### ABOUT THIS EXERCISE
Copy every line of the entries that includes the word "huile".

### DATA SECTION
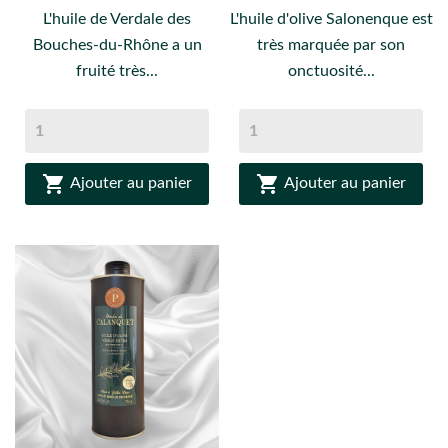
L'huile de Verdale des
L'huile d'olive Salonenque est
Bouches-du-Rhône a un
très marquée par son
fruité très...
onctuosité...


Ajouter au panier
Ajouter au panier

---

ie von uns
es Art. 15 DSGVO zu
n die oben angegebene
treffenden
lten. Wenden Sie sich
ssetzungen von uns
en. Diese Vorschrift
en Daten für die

### WRITTEN SOLUTION
L'huile de Verdale des
L'huile d'olive Salonenque est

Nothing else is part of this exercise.